Economic Growth, What Is It Good For? (2)
From the desk of Marc Huybrechts on Thu, 2006-12-21 01:25
In the early decades after WW2, development economics was all over the map with the exposition of theories involving a wide variety of concepts, like: dualistic economies, stages of development, human capital, takeoff, structuralism, etc… By the 1990’s, a broad consensus (sometimes referred to as “the Washington Consensus”) had emerged around the simpler view that economic growth was essentially a matter of getting national policies right. In practice, these “right policies” meant: lower fiscal deficits, lower import tariffs, fewer restrictions on trade and capital flows, and a greater role for markets in allocating resources. During that decade many countries around the world implemented policies and reforms consistent with that consensus, and many countries emerged with more open and competitive economies, lower inflation, smaller fiscal deficits, larger private sectors and smaller governments and – in a number of cases – even signs of more ‘democratic’ governance. Social indicators tended to improve, particularly concerning basic education and child health.

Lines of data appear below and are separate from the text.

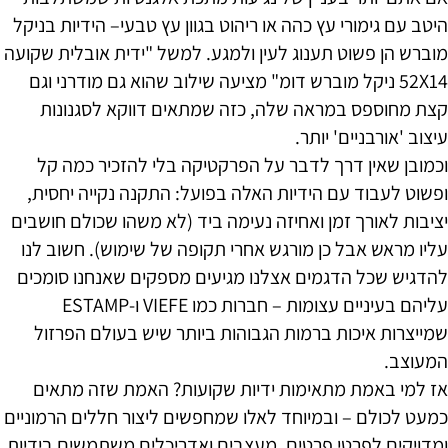
היטב עם גימורי עץ כהה או ריהוט בגוון עץ טבעי– הידיות בניקל
מוברש הן פשוט תענוג לעין ולמגע. למשל "ידית אובלית שקועה
52X14 ניקל מוברש דומ" מציעה שילוב שהוא גם מודרני וגם
קצת מחוספס במראה שלה, כזה שמתאים דווקא לסגנונות
עיצוב 'אורבניים' יותר.
וכמובן שאין דרך לדבר על הפרקטיקה בלי להזכיר כמה קל
ופשוט לעבוד עם הידיות האלה בפועל: התקנה נקייה יחסית,
יציבות לאורך זמן ואחיזה נעימה ביד (לא משהו שכולם חושבים
עליו מראש אבל כן מורגש אחרי תקופה של שימוש). חשוב לנו
להדגיש שכל הדגמים אצלנו מגיעים מספקים שאנחנו סומכים
עליהם בעיניים עצומות – חברות כמו VIEFE ו-ESTAMP
שמייצרות איכות ברמות הגבוהות ביותר שיש בעולם הפרזול
המעוצב.
אז למי באמת מתאימות ידיות שקועות? האמת שזה מתאים
כמעט לכולם – ובמיוחד לאלו שמחפשים ליצור חללים הרמוניים
ומדויקים לפרטי פרטים. מעצבים ואדריכלים משתמשים בידיות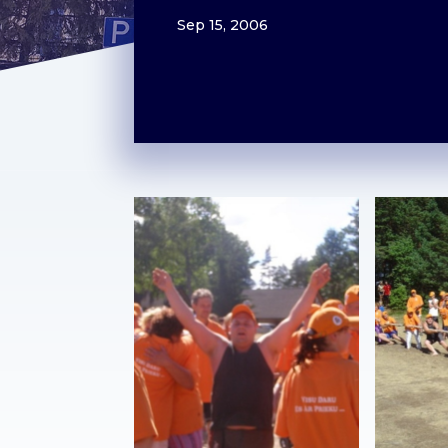
Sep 15, 2006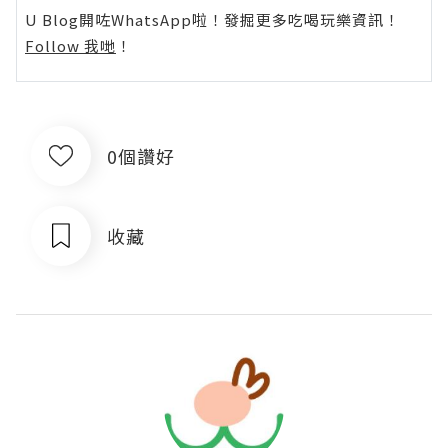
U Blog開咗WhatsApp啦！發掘更多吃喝玩樂資訊！
Follow 我哋
！
0個讚好
收藏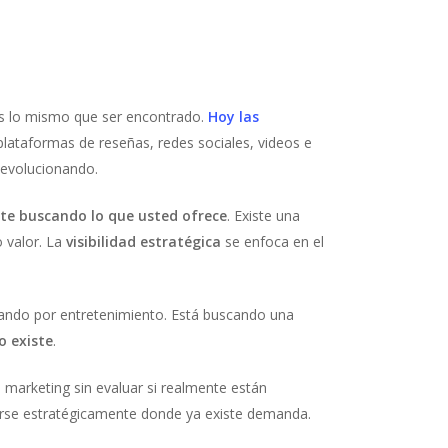
 es lo mismo que ser encontrado.
Hoy las
plataformas de reseñas, redes sociales, videos e
á evolucionando.
te buscando lo que usted ofrece
. Existe una
o valor. La
visibilidad estratégica
se enfoca en el
egando por entretenimiento. Está buscando una
o existe
.
 marketing sin evaluar si realmente están
onarse estratégicamente donde ya existe demanda.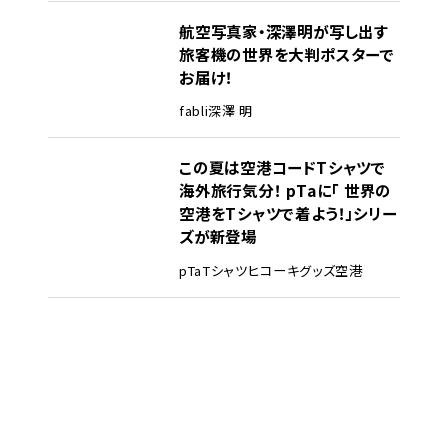
航空写真家・深澤明が写し出す
旅客機の世界を大判ポスターで
お届け！
fabli
深澤 明
この夏は空港コードTシャツで
海外旅行気分！ pTaに「 世界の
空港をTシャツで着よう！」シリー
ズが新登場
pTa
Tシャツ
ヒコーキグッズ
空港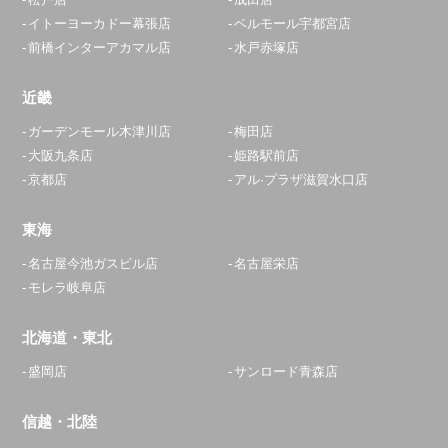
イトーヨーカドー幕張店
ベルモール宇都宮店
前橋インターアカマル店
水戸赤塚店
近畿
ガーデンモール木津川店
梅田店
大阪九条店
姫路駅前店
京都店
アル·プラザ滋賀水口店
東海
名古屋今池ガスビル店
名古屋栄店
モレラ岐阜店
北海道・東北
盛岡店
サンロード青森店
信越・北陸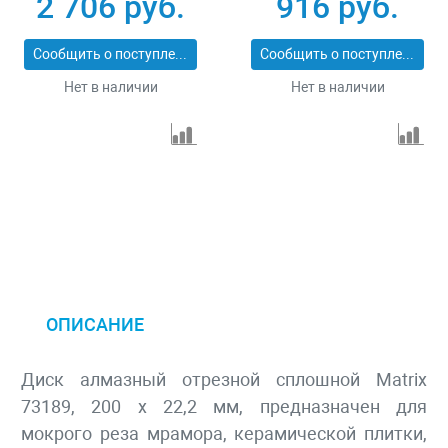
2 706 руб.
916 руб.
Professional 73128
Сообщить о поступлении
Сообщить о поступлении
Нет в наличии
Нет в наличии
ОПИСАНИЕ
Диск алмазный отрезной сплошной Matrix
73189, 200 х 22,2 мм, предназначен для
мокрого реза мрамора, керамической плитки,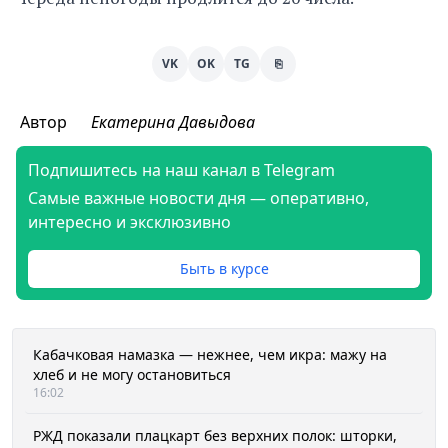
VK
OK
TG
⎘
Автор
Екатерина Давыдова
Подпишитесь на наш канал в Telegram
Самые важные новости дня — оперативно,
интересно и эксклюзивно
Быть в курсе
Кабачковая намазка — нежнее, чем икра: мажу на
хлеб и не могу остановиться
16:02
РЖД показали плацкарт без верхних полок: шторки,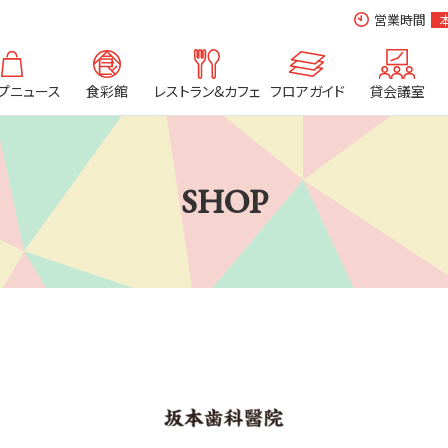
営業時間
プニュース
食彩館
レストラン&カフェ
フロアガイド
貸会議室
SHOP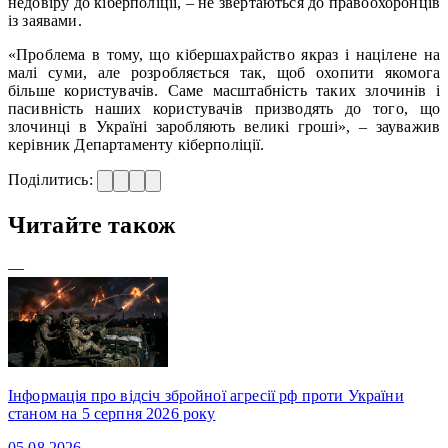
недовіру до кіберполіції, – не звертаються до правоохоронців
із заявами.
«Проблема в тому, що кібершахрайство якраз і націлене на
малі суми, але розробляється так, щоб охопити якомога
більше користувачів. Саме масштабність таких злочинів і
пасивність наших користувачів призводять до того, що
злочинці в Україні заробляють великі гроші», – зауважив
керівник Департаменту кіберполіції.
Поділитись:
Читайте також
—
Інформація про відсіч збройної агресії рф проти України
станом на 5 серпня 2026 року
05.08.2026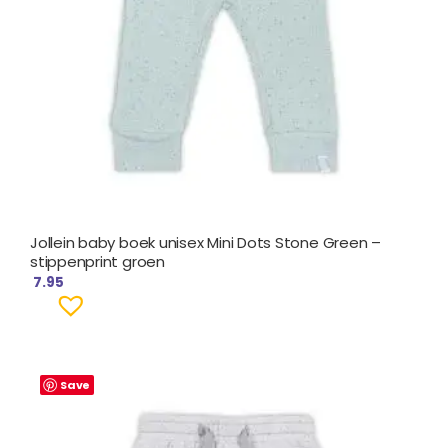
Jollein baby boek unisex Mini Dots Stone Green –
stippenprint groen
7.95
Save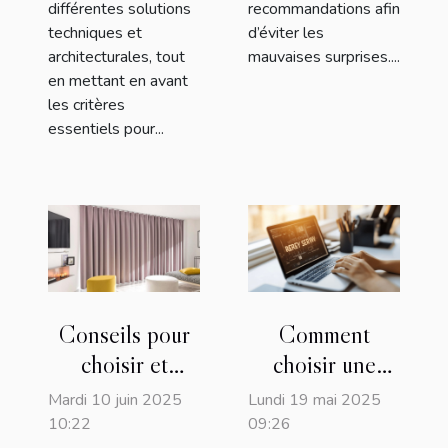
différentes solutions
recommandations afin
techniques et
d’éviter les
architecturales, tout
mauvaises surprises....
en mettant en avant
les critères
essentiels pour...
Conseils pour
Comment
choisir et
choisir une
installer des
entreprise de
Mardi 10 juin 2025
Lundi 19 mai 2025
volets roulants
dépannage
10:22
09:26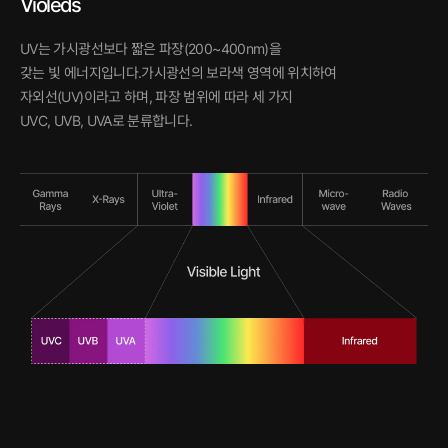
Violeds
UV는 가시광선보다 짧은 파장(200~400nm)을
갖는 빛 에너지입니다.가시광선의 보라색 영역에 위치하여
자외선(UV)이라고 하며, 파장 범위에 따라 세 가지
UVC, UVB, UVA로 분류합니다.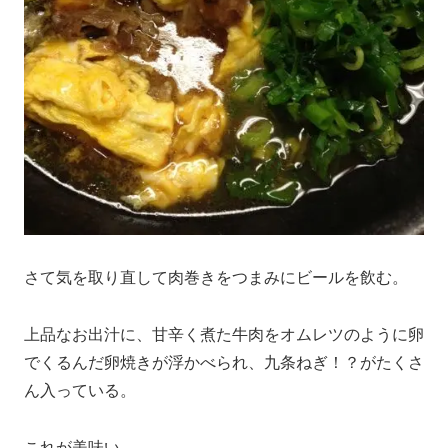
さて気を取り直して肉巻きをつまみにビールを飲む。
上品なお出汁に、甘辛く煮た牛肉をオムレツのように卵
でくるんだ卵焼きが浮かべられ、九条ねぎ！？がたくさ
ん入っている。
これが美味い。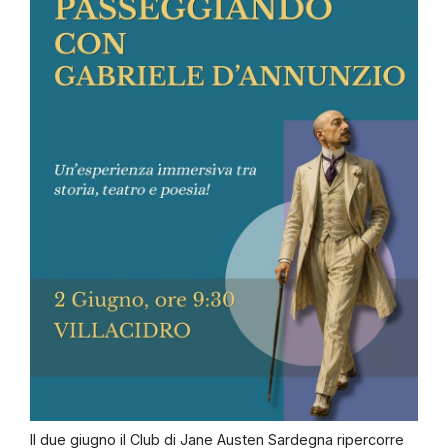
Il due giugno il Club di Jane Austen Sardegna ripercorre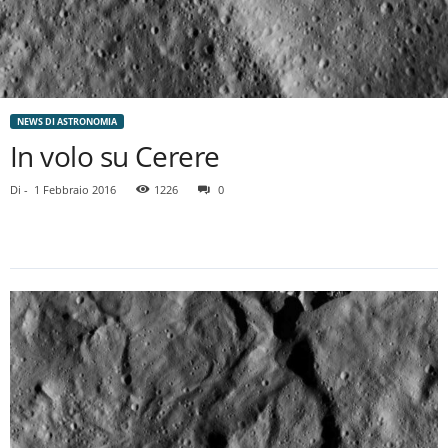
NEWS DI ASTRONOMIA
In volo su Cerere
Di
-
1 Febbraio 2016
1226
0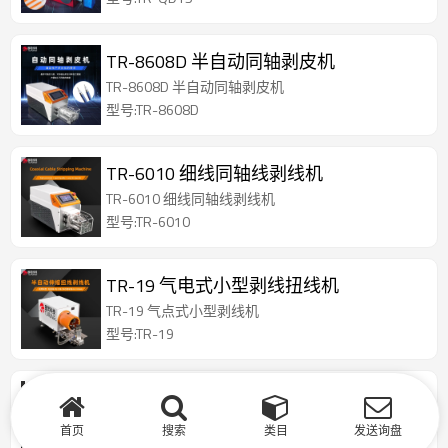
TR-8608D 半自动同轴剥皮机
TR-8608D 半自动同轴剥皮机
型号:TR-8608D
TR-6010 细线同轴线剥线机
TR-6010 细线同轴线剥线机
型号:TR-6010
TR-19 气电式小型剥线扭线机
TR-19 气点式小型剥线机
型号:TR-19
TR-3F4F 气动式小型剥线机
TR-3F4F 气动式小型剥线机
首页
搜索
类目
发送询盘
型号:TR-3F4F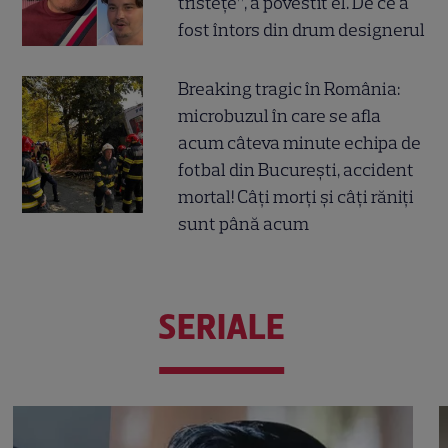
tristețe”, a povestit el. De ce a
fost întors din drum designerul
Breaking tragic în România:
microbuzul în care se afla
acum câteva minute echipa de
fotbal din București, accident
mortal! Câți morți și câți răniți
sunt până acum
SERIALE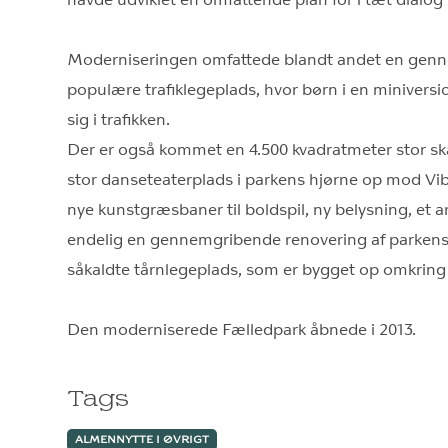
havde udviklet en omfattende plan for i tæt dialo
Moderniseringen omfattede blandt andet en genn
populære trafiklegeplads, hvor børn i en miniversi
sig i trafikken.
Der er også kommet en 4.500 kvadratmeter stor s
stor danseteaterplads i parkens hjørne op mod V
nye kunstgræsbaner til boldspil, ny belysning, et a
endelig en gennemgribende renovering af parkens
såkaldte tårnlegeplads, som er bygget op omkring
Den moderniserede Fælledpark åbnede i 2013.
Tags
ALMENNYTTE I ØVRIGT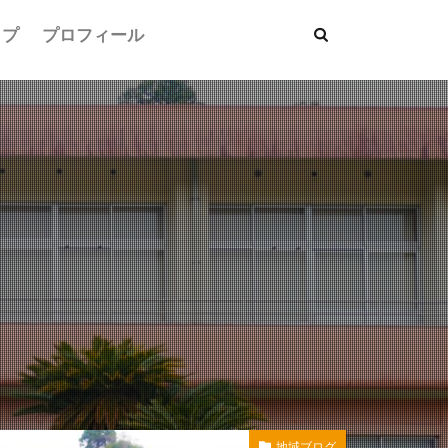
ップ
プロフィール
地域ブログ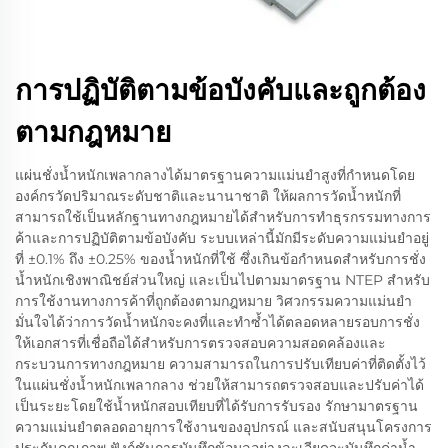
การปฏิบัติตามข้อบังคับและถูกต้อง
ตามกฎหมาย
แผ่นชั่งน้ำหนักเพลากลางได้มาตรฐานความแม่นยำสูงที่กำหนดโดย
องค์กรวัดปริมาณระดับชาติและนานาชาติ ให้ผลการวัดน้ำหนักที่
สามารถใช้เป็นหลักฐานทางกฎหมายได้สำหรับการทำธุรกรรมทางการ
ค้าและการปฏิบัติตามข้อบังคับ ระบบเหล่านี้มักมีระดับความแม่นยำอยู่
ที่ ±0.1% ถึง ±0.25% ของน้ำหนักที่ใช้ ซึ่งเกินข้อกำหนดสำหรับการชั่ง
น้ำหนักเชิงพาณิชย์ส่วนใหญ่ และเป็นไปตามมาตรฐาน NTEP สำหรับ
การใช้งานทางการค้าที่ถูกต้องตามกฎหมาย วิศวกรรมความแม่นยำ
มั่นใจได้ว่าการวัดน้ำหนักจะคงที่และทำซ้ำได้ตลอดหลายรอบการชั่ง
ให้เอกสารที่เชื่อถือได้สำหรับการตรวจสอบความสอดคล้องและ
กระบวนการทางกฎหมาย ความสามารถในการปรับเทียบค่าที่ติดตั้งไว้
ในแผ่นชั่งน้ำหนักเพลากลาง ช่วยให้สามารถตรวจสอบและปรับค่าได้
เป็นระยะโดยใช้น้ำหนักสอบเทียบที่ได้รับการรับรอง รักษามาตรฐาน
ความแม่นยำตลอดอายุการใช้งานของอุปกรณ์ และสนับสนุนโครงการ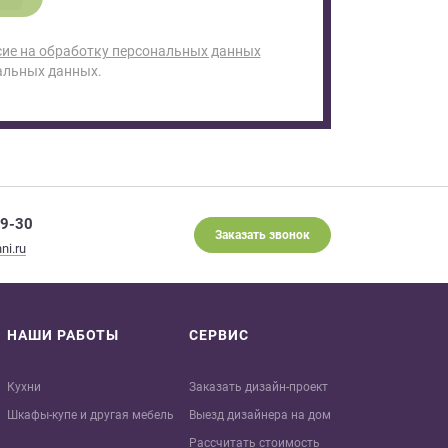
сие на обработку персональных данных
альных данных.
29-30
Заказать звонок
ni.ru
НАШИ РАБОТЫ
СЕРВИС
Кухни
Заказать дизайн-проект
Шкафы-купе и другая мебель
Выезд дизайнера на дом
Рассчитать стоимость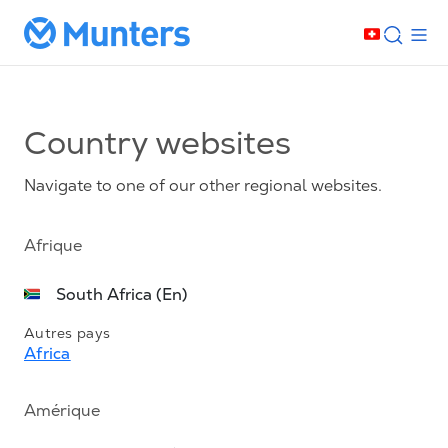
Country websites
Navigate to one of our other regional websites.
Afrique
South Africa (En)
Autres pays
Africa
Amérique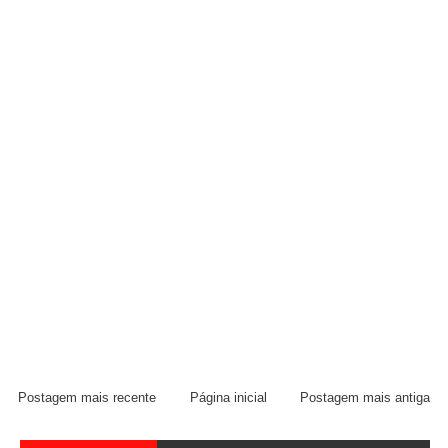
Postagem mais recente
Página inicial
Postagem mais antiga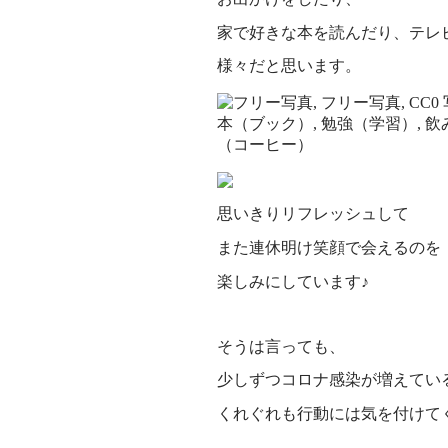
家で好きな本を読んだり、テレ
様々だと思います。
思いきりリフレッシュして
また連休明け笑顔で会えるのを
楽しみにしています♪
そうは言っても、
少しずつコロナ感染が増えてい
くれぐれも行動には気を付けて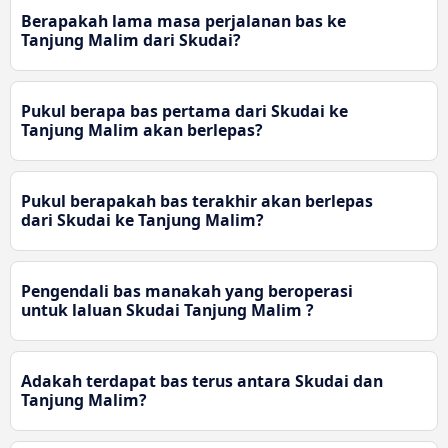
Berapakah lama masa perjalanan bas ke
Tanjung Malim dari Skudai?
Pukul berapa bas pertama dari Skudai ke
Tanjung Malim akan berlepas?
Pukul berapakah bas terakhir akan berlepas
dari Skudai ke Tanjung Malim?
Pengendali bas manakah yang beroperasi
untuk laluan Skudai Tanjung Malim ?
Adakah terdapat bas terus antara Skudai dan
Tanjung Malim?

Yet, while the overall results were highly positive (compared with the past), they were also highly uneven, and different regions of the world experienced greatly different rates of economic growth (in terms of per capita GDP), despite undertaking broadly similar policies of economic reform.. Organized in descending order by region (as defined by various reports on World Development Indicators and in various World Development Reports by the World Bank), the broad picture of economic growth that emerged is as follows.
1) In East Asia and Pacific per capita income rose by over 80% over the decade of the 1990’s, i.e. it nearly doubled. The central factor in this region was undoubtedly that China continued the market-oriented reforms that it had started in the previous decade.
2) In South Asia per capita income rose in the 1990’s by about 40%, mainly because India abandoned central planning and embraced a wide range of reforms (even though the size of the state sector and the level of import protection remained fairly high).
3) In Latin America and the Caribbean per capita income grew by about 20%, but the region as a whole continued to experience booms and busts, and a major financial crisis rocked Mexico in the middle of the decade.
4) The developed OECD countries also experienced per capita income growth of nearly 20% in the 1990’s, but that average reflected sizeable differences between regions, with North America experiencing robust growth, Europe very modest growth, and Japan essentially stagnating. However, these differences in growth rates have narrowed greatly in recent years.
5) The Middle East and North Africa saw per capita income growth of close to 15%, supported in part by firm commodity prices and rapid growth in trade and capital flows.
6) In Sub-Saharan Africa there was on the whole no growth in per capita income during the 1990’s. There was of course wide variation between individual countries, overall negative growth in the early years of the decade and signs of recovery towards the end.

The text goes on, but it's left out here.